Fifty dollars
- Country: New Zealand
- Value: 50 NZD
- Width: 150 mm
- Height: 72 mm
- Material used: Polymer
- Years of printing: 1983–present

Obverse
- Design: Sir Āpirana Ngata
- Design date: 1992 (original design) May 2016 (current design)

Reverse
- Design: Kōkako, Pureora Forest Park
- Design date: 1992 (original design) May 2016 (current design)

= New Zealand fifty-dollar note =

Current denomination of New Zealand currency

The New Zealand fifty-dollar note is a New Zealand banknote. It is issued by the Reserve Bank of New Zealand and since 1999 has been a polymer banknote. It was first issued in 1983. The note originally had an image of Queen Elizabeth II on the front; since 1992 it has had an image of Sir Āpirana Ngata.

==Design==
There have been seven series of New Zealand banknotes. The first two series used the New Zealand pound, and the third was issued with dollar decimalisation in 1967, which did not include a fifty-dollar note between the twenty-dollar and one-hundred-dollar notes.

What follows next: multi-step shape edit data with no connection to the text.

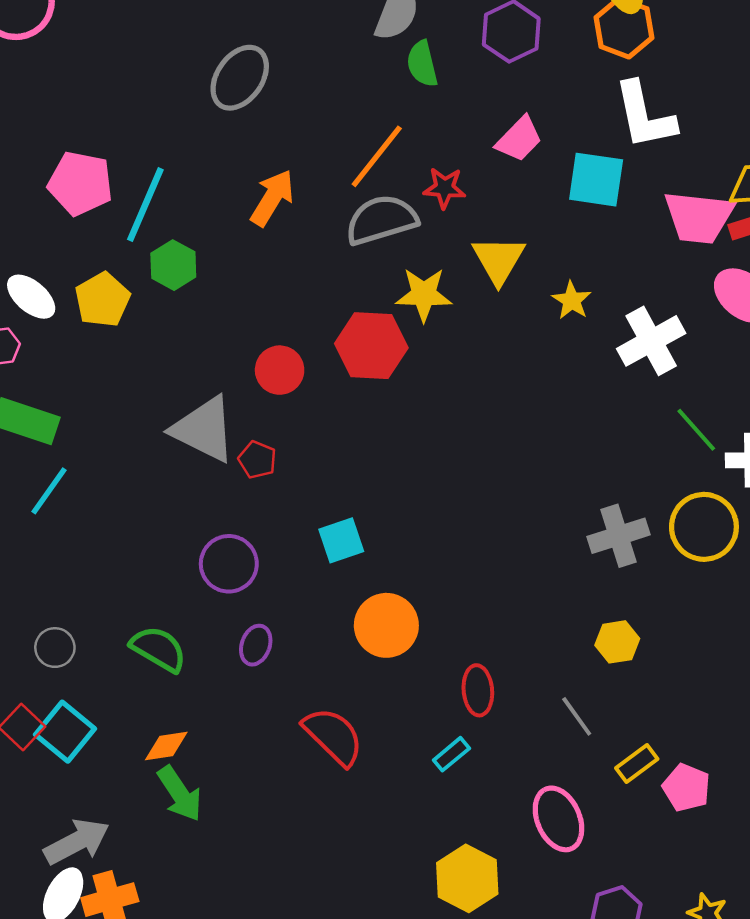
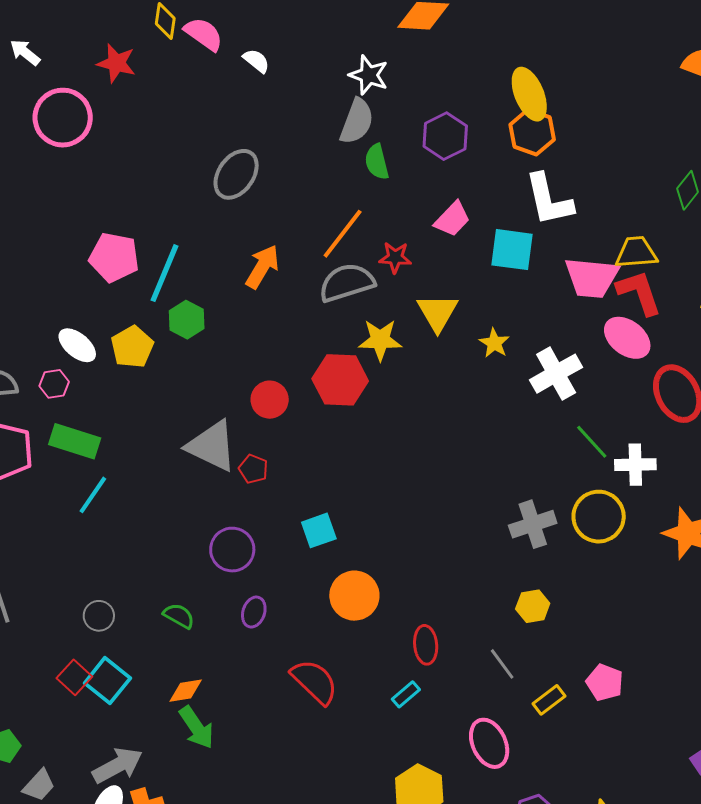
green semicircle: (159, 649) -> (179, 616), size x0.7
pink pentagon: (686, 788) -> (605, 682), moved

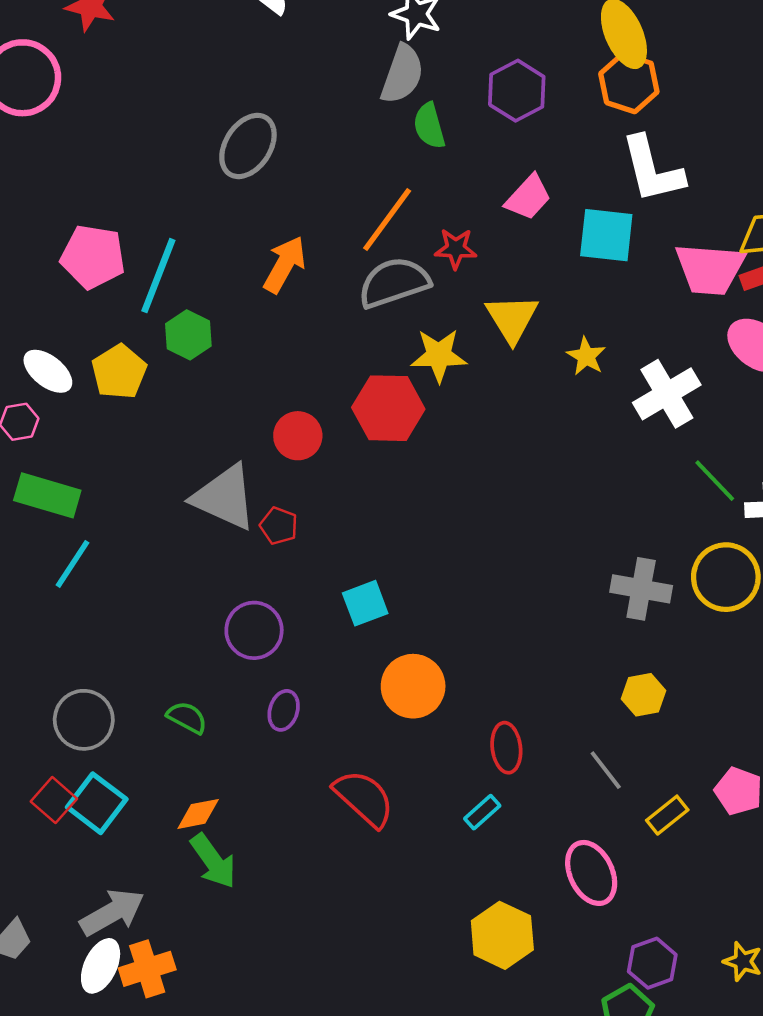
gray cross: (533, 524) -> (641, 589), turned 30
gray circle: (99, 616) -> (84, 720), size x1.5

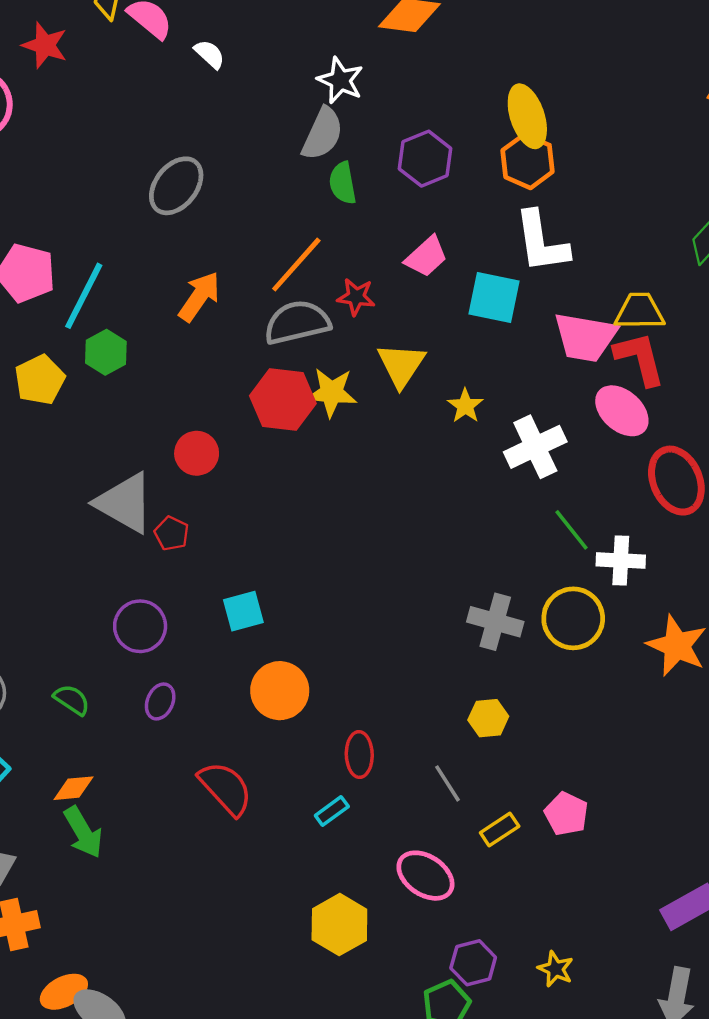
red hexagon: (388, 408) -> (283, 400), moved
pink ellipse: (591, 873) -> (425, 876), turned -36

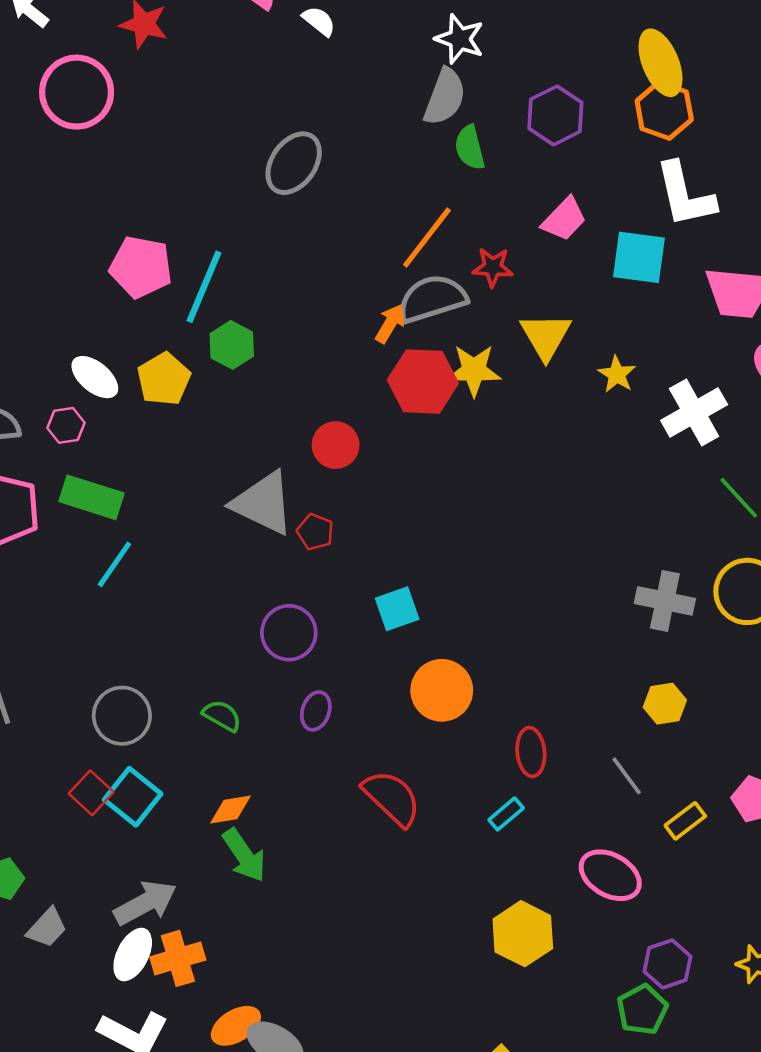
orange arrow: (199, 297) -> (390, 324), moved, size x0.7

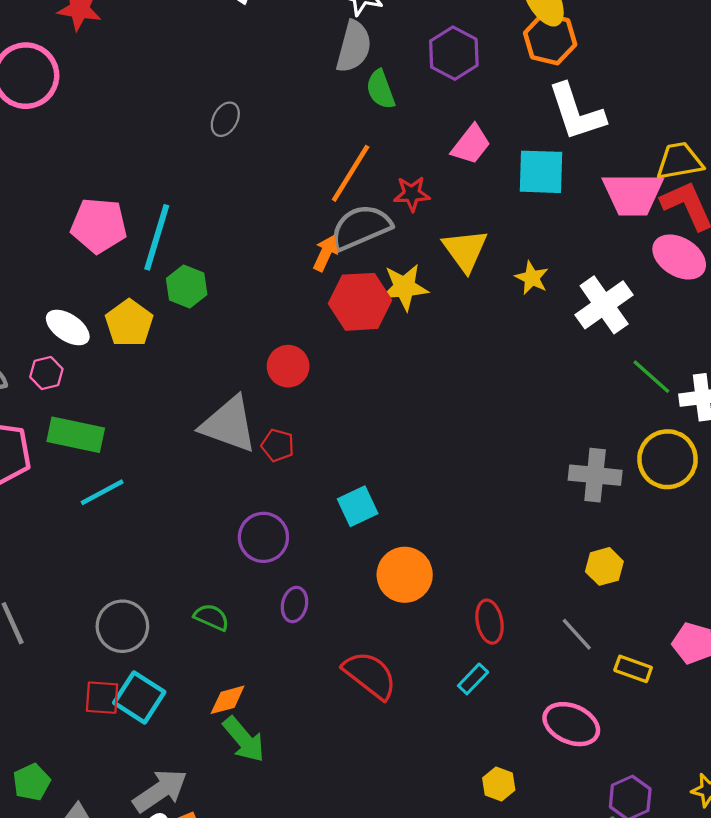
gray ellipse: (294, 163) -> (225, 119), size x0.6
cyan line: (114, 564) -> (102, 492), turned 33
red square: (91, 793) -> (102, 698), turned -33
yellow rectangle: (685, 821) -> (633, 669), turned 63
yellow hexagon: (523, 934) -> (499, 784), size x0.6

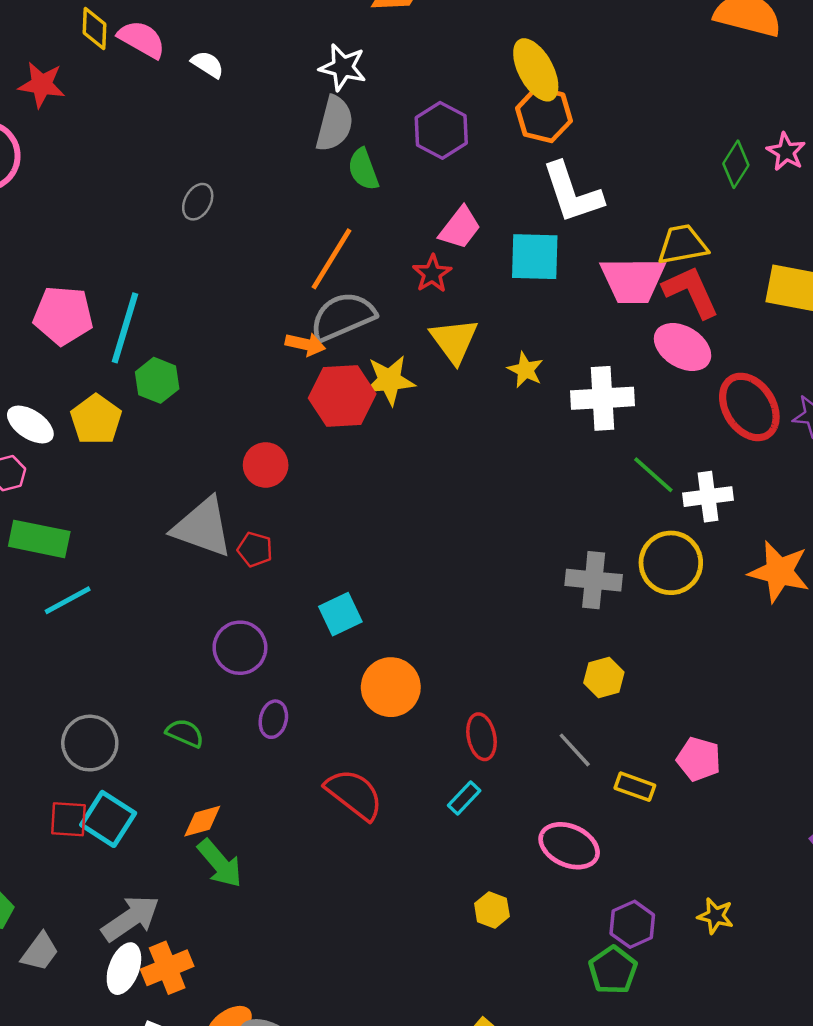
red star: (412, 194) -> (432, 274), moved, turned -30
orange arrow: (326, 253) -> (305, 344), turned 78
white cross: (604, 305) -> (603, 398), turned 32

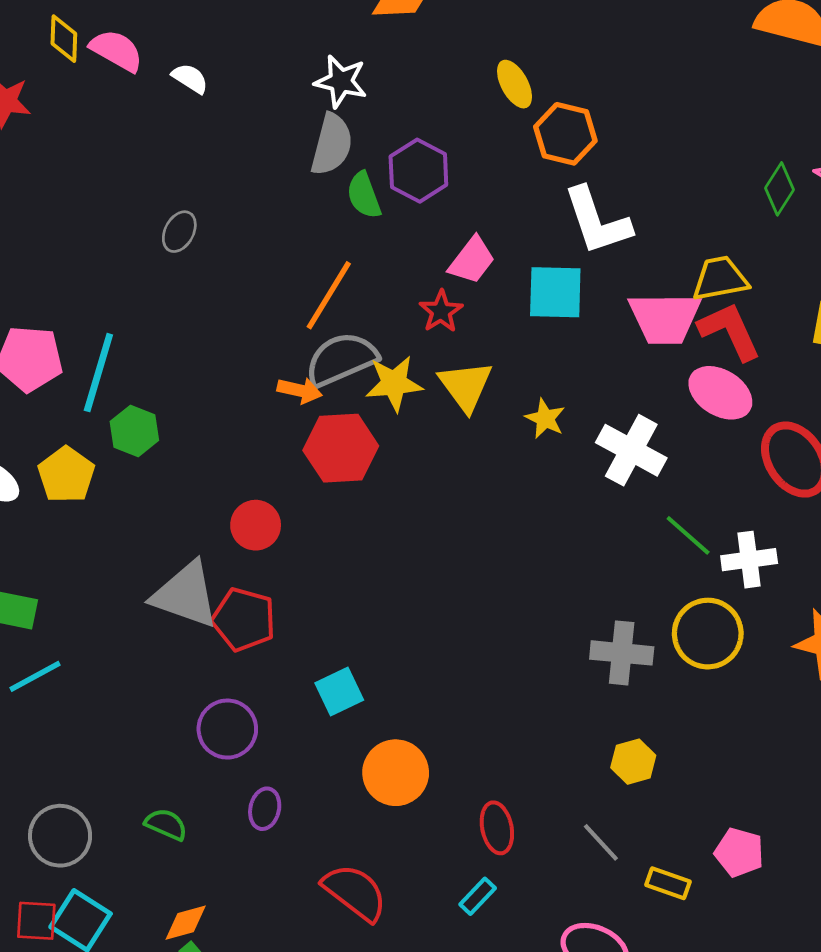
yellow ellipse: (536, 70) -> (515, 84), moved, size x0.7
purple hexagon: (441, 130) -> (418, 171), moved
yellow star: (389, 380) -> (394, 383), moved
white cross: (603, 398) -> (631, 450), turned 32
red pentagon: (255, 549) -> (244, 619), size x1.6

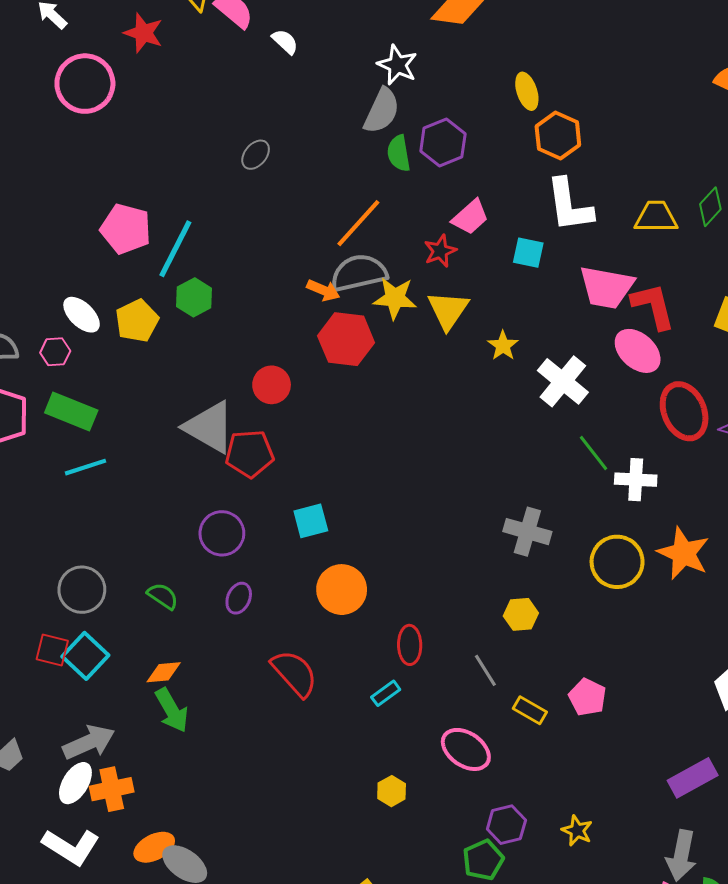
yellow trapezoid: (720, 279) -> (656, 217), moved
cyan square: (555, 292) -> (528, 253), size x0.7
red pentagon: (244, 619) -> (250, 454), turned -30
yellow circle: (708, 634) -> (617, 562), moved

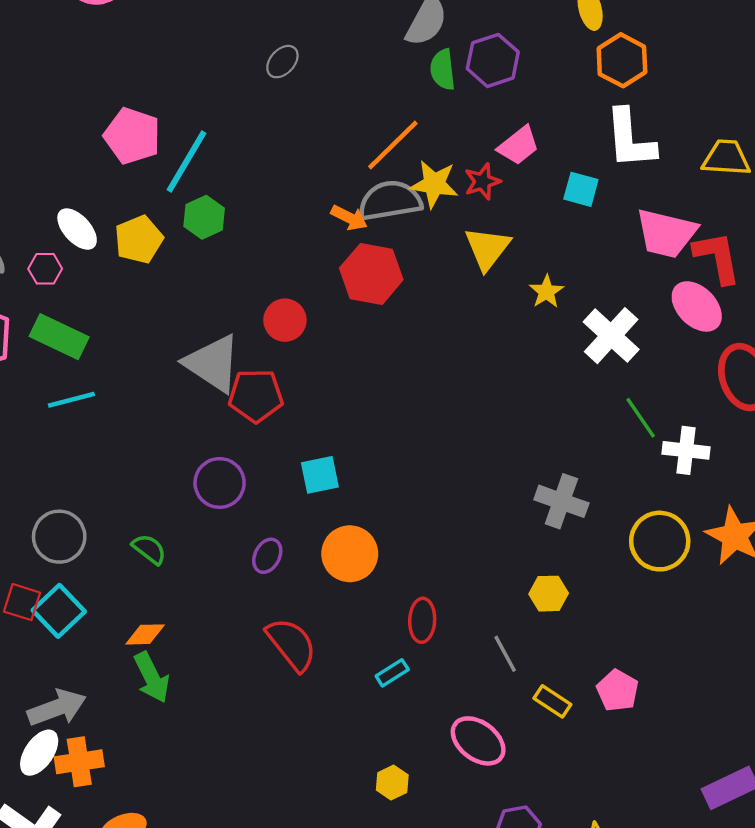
yellow star: (395, 298) -> (434, 184), moved
purple ellipse: (239, 598) -> (267, 556), moved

===Fourth series (1983–1991)===

The first fifty dollar note introduced in 1983 (obverse left, reverse right; Reserve Bank of New Zealand)

The fourth series was a minor design update, principally including a new portrait of Elizabeth II on the fronts of all notes. The series included the first issue of a fifty-dollar note, using a yellow-orange colouring. The back of the note featured a morepork or ruru, New Zealand's only extant native owl. The owl was perched on a pōhutukawa, a tree found on New Zealand coasts. It used the same watermark of Captain James Cook as the other notes in the series.

===Fifth series (1991–1999)===
New Zealand's banknotes were completely re-designed in the 1990s to introduce uniquely New Zealand designs. Sir Āpirana Ngata, a New Zealand politician who played an important role in the Māori Renaissance, was featured on the new fifty-dollar note. The colour was changed to the current violet, partly to help distinguish it from the reddish orange of the five-dollar note. To the left of Ngata's portrait was the Porourangi meeting house at Waiomatatini Marae, near the town of Ruatoria. The design also featured a tukutuku pattern known as poutama (stairway to heaven) that is found at Porourangi meeting house. On the back was the kōkako (blue wattled crow) and the sky-blue mushroom (Entoloma hochstetteri), and in the background is Pureora Forest Park.

===Sixth series (1999–2016)===
In 1999, New Zealand changed from paper banknotes to polymer banknotes. The change increased the life of the banknotes and also allowed new and improved security features to prevent counterfeiting. The overall design of the notes remained unchanged albeit for slight modifications for the new security features.

===Seventh series (2016–present)===
New fifty-dollar banknotes were released in May 2016 as part of the Series 7 banknote release along with new twenty-dollar and one-hundred dollar notes (described by the Reserve Bank as the "Brighter Money" series). The new five-dollar and ten-dollar notes in Series 7 were released earlier in October 2015.

The new series was introduced in order to add more security features to New Zealand banknotes. As surveys showed that the New Zealand public were generally content with the note design, very few design changes were made and the overall design remains similar to the Series 5 note. The note was brighter in colour and featured the Māori translation of Reserve Bank (Te Putea Matua), and "New Zealand, Aotearoa" on the back.

==Security features==
New Zealand's banknotes incorporate many security features to prevent counterfeiting. The newer polymer banknotes have a distinctive plastic feel and should not tear easily.

Security features on the Series 7 fifty-dollar note include a large transparent window containing intricate details, such as the denomination of the note and a detailed border with ferns and koru patterns. When held up to the light, small puzzle pieces on the front and back of the note form a complete number 50 (the denomination of the note). The front and back of the banknote have raised ink that can be felt. On the front of the banknote, the large number 50, the portrait and the words "Reserve Bank of New Zealand Te Pūtea Matua" are raised; on the back, the large number 50, the featured bird and the words "New Zealand" and "Aotearoa" are raised.

The Series 6 security features include that, when the note is shown to the light, a shadow image of Elizabeth II is displayed. There is intaglio printing through the note which gives it an embossed feel. Under UV light a fluorescent patch will appear showing "50", the denomination of the note. The note has a see-through window in the shape of fern on the left and an oval-shaped window on the right. There is an image of a fern located above the see-through window, and the two sides should match perfectly when held up to the light.